Spanish Republican Aces
by Rafael A. Permuy López
Spain’s 1936–1939 Civil War was a complicated affair—and not discussed for decades after. One small aspect of it, the aircraft flown by foreign and Spanish pilots on the socialist Republican side supported by Russia, is presented here.
Last of the Flying Clippers: The Boeing B-314 Story
by M.D. Klaäs
For the few years these magnificent flying boats operated they raised the bar—and putting the “air” into transatlantic airmail is only of the things Pan Am’s famous B-314 clippers were the first to accomplish.

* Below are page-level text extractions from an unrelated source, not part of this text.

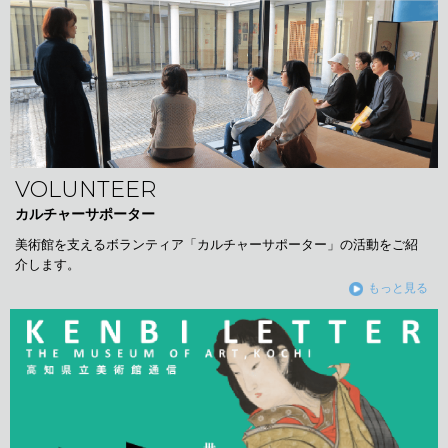
VOLUNTEER
カルチャーサポーター
美術館を支えるボランティア「カルチャーサポーター」の活動をご紹
介します。
もっと見る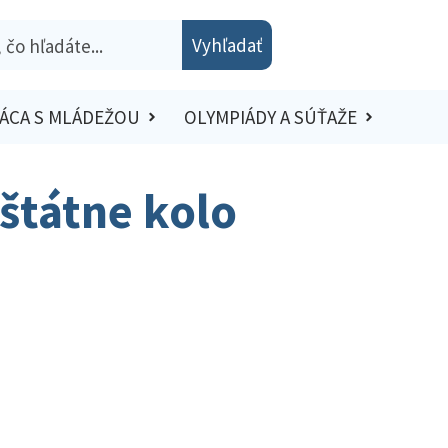
Vyhľadať
ÁCA S MLÁDEŽOU
OLYMPIÁDY A SÚŤAŽE
oštátne kolo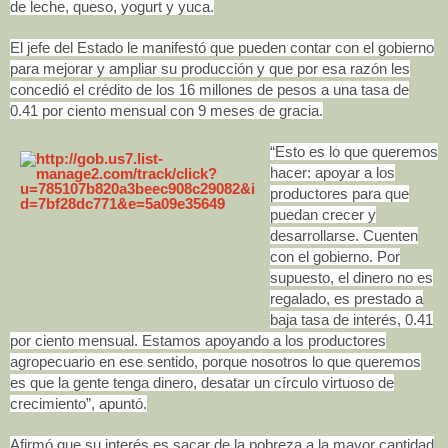
de leche, queso, yogurt y yuca.
El jefe del Estado le manifestó que pueden contar con el gobierno
para mejorar y ampliar su producción y que por esa razón les
concedió el crédito de los 16 millones de pesos a una tasa de
0.41 por ciento mensual con 9 meses de gracia.
“Esto es lo que queremos
hacer: apoyar a los
productores para que
puedan crecer y
desarrollarse. Cuenten
con el gobierno. Por
supuesto, el dinero no es
regalado, es prestado a
baja tasa de interés, 0.41
por ciento mensual. Estamos apoyando a los productores
agropecuario en ese sentido, porque nosotros lo que queremos
es que la gente tenga dinero, desatar un círculo virtuoso de
crecimiento”, apuntó.
Afirmó que su interés es sacar de la pobreza a la mayor cantidad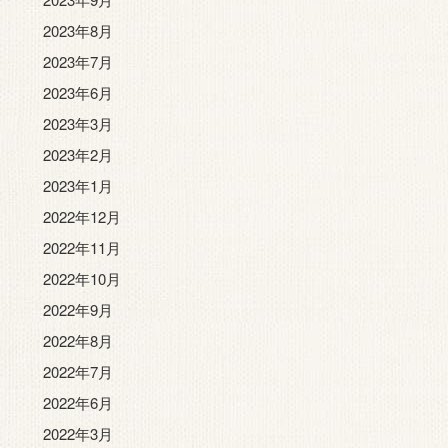
2023年8月
2023年7月
2023年6月
2023年3月
2023年2月
2023年1月
2022年12月
2022年11月
2022年10月
2022年9月
2022年8月
2022年7月
2022年6月
2022年3月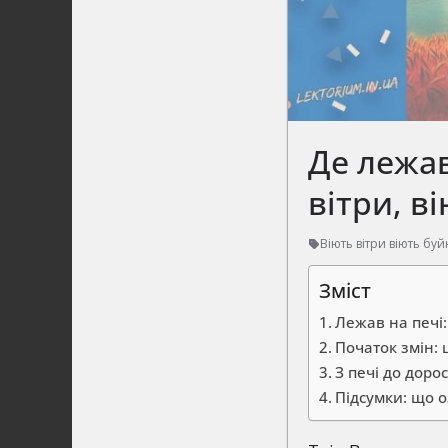
Де лежав
вітри, в
Віють вітри віють буй
Зміст
Лежав на печі:
Початок змін: 
З печі до доро
Підсумки: що 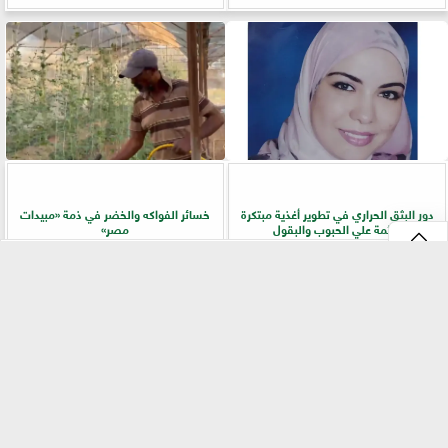
دور البثق الحراري في تطوير أغذية مبتكرة
خسائر الفواكه والخضر في ذمة «مبيدات
قائمة علي الحبوب والبقول
مصر»
⇡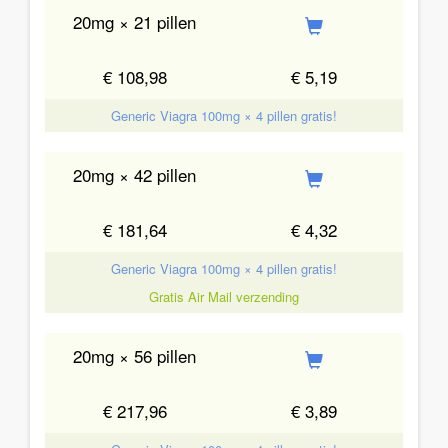
20mg × 21 pillen
€ 108,98
€ 5,19
Generic Viagra 100mg × 4 pillen gratis!
20mg × 42 pillen
€ 181,64
€ 4,32
Generic Viagra 100mg × 4 pillen gratis!
Gratis Air Mail verzending
20mg × 56 pillen
€ 217,96
€ 3,89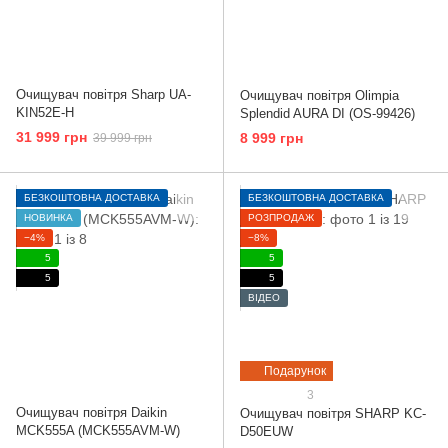
Очищувач повітря Sharp UA-
Очищувач повітря Olimpia
KIN52E-H
Splendid AURA DI (OS-99426)
31 999 грн
8 999 грн
39 999 грн
БЕЗКОШТОВНА ДОСТАВКА
БЕЗКОШТОВНА ДОСТАВКА
НОВИНКА
РОЗПРОДАЖ
−4%
−8%
5
5
5
5
ВІДЕО
Подарунок
3
Очищувач повітря Daikin
Очищувач повітря SHARP KC-
MCK555A (MCK555AVM-W)
D50EUW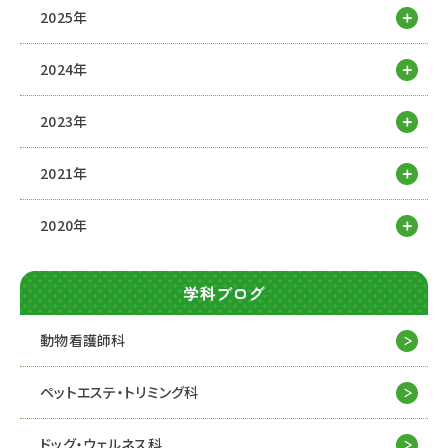
2025年
2024年
2023年
2021年
2020年
学科ブログ
動物看護師科
ペットエステ・トリミング科
ドッグ・ウェルネス科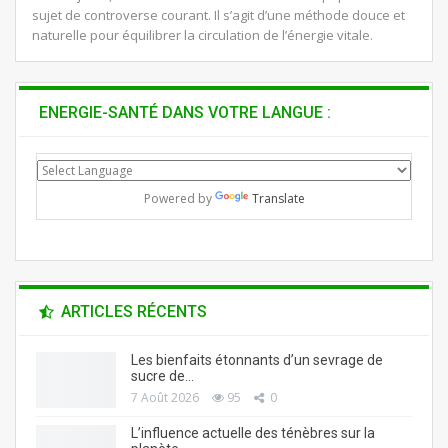
sujet de controverse courant. Il s’agit d’une méthode douce et
naturelle pour équilibrer la circulation de l’énergie vitale.
ENERGIE-SANTÉ DANS VOTRE LANGUE :
Powered by
Translate
ARTICLES RÉCENTS
Les bienfaits étonnants d’un sevrage de
sucre de…
7 Août 2026
95
0
L’influence actuelle des ténèbres sur la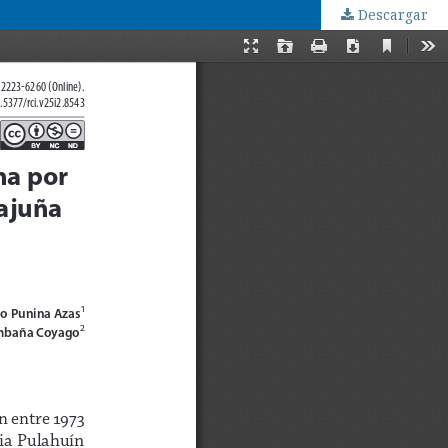
Descargar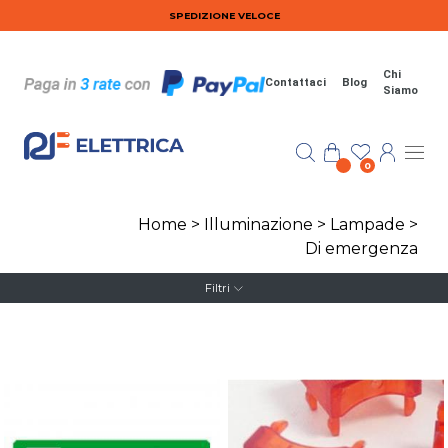
Salta al contenuto principale
SPEDIZIONE VELOCE
Chi
Contattaci
Blog
Siamo
0
Home
>
Illuminazione
>
Lampade
>
Di emergenza
Filtri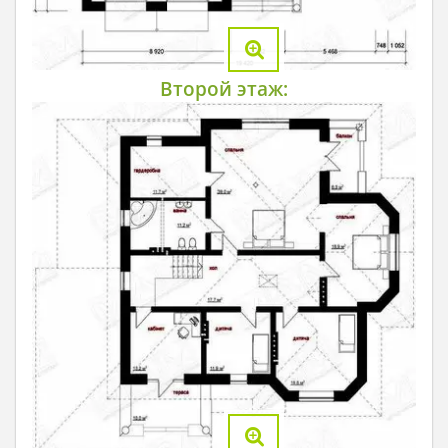
Второй этаж: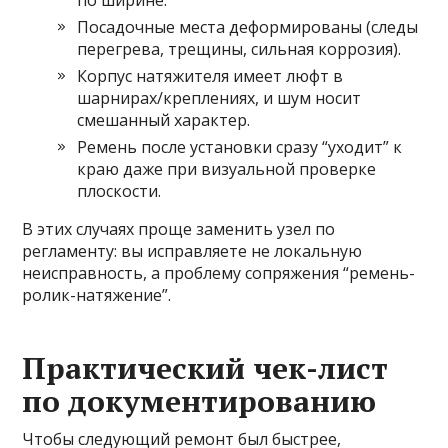
по ширине.
Посадочные места деформированы (следы
перегрева, трещины, сильная коррозия).
Корпус натяжителя имеет люфт в
шарнирах/креплениях, и шум носит
смешанный характер.
Ремень после установки сразу “уходит” к
краю даже при визуальной проверке
плоскости.
В этих случаях проще заменить узел по
регламенту: вы исправляете не локальную
неисправность, а проблему сопряжения “ремень-
ролик-натяжение”.
Практический чек-лист
по документированию
Чтобы следующий ремонт был быстрее,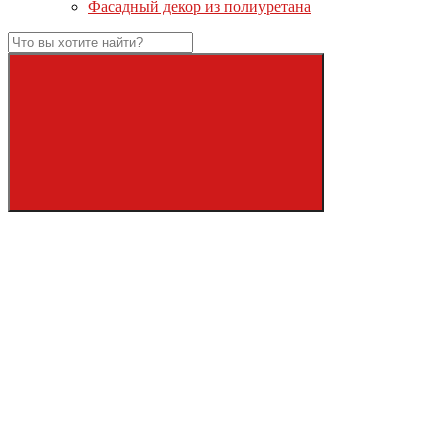
Фасадный декор из полиуретана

Big Wings: The Largest Aeroplanes Ever Built
by Philip Kaplan
Splendidly illustrated with not only aircraft “stuff,” this book takes a sometimes nostalgic and always sympathetic look at two dozen big birds.
I Kept No Diary
by F.R. (Rod) Banks
If your motor requires high octane fuel it probably has high compression. Banks is the man who championed this technology—and a thousand other things—which is probably why he had no time to keep a diary. He was 80 when he wrote this book, and still working!
The Curtiss Hydroaeroplane: The U.S. Navy’s First Airplane 1911–1916
by Bob Woodling and Taras Chayka
The story of the first truly successful seaplane is here told against the backdrop of the all-important human factor: how people find each other, work together, and make the sum greater than its parts.
UFO Drawings From The National Archives
by David Clarke
Some say The Truth is Out There. Even if it is, so is a whole load of other stuff. Fake news is not news! This delightfully left-field book shows how the UFO phenomenon has been a rich seam mined by a diversity of Britons, ranging from the self-delusional to the unsettlingly sane.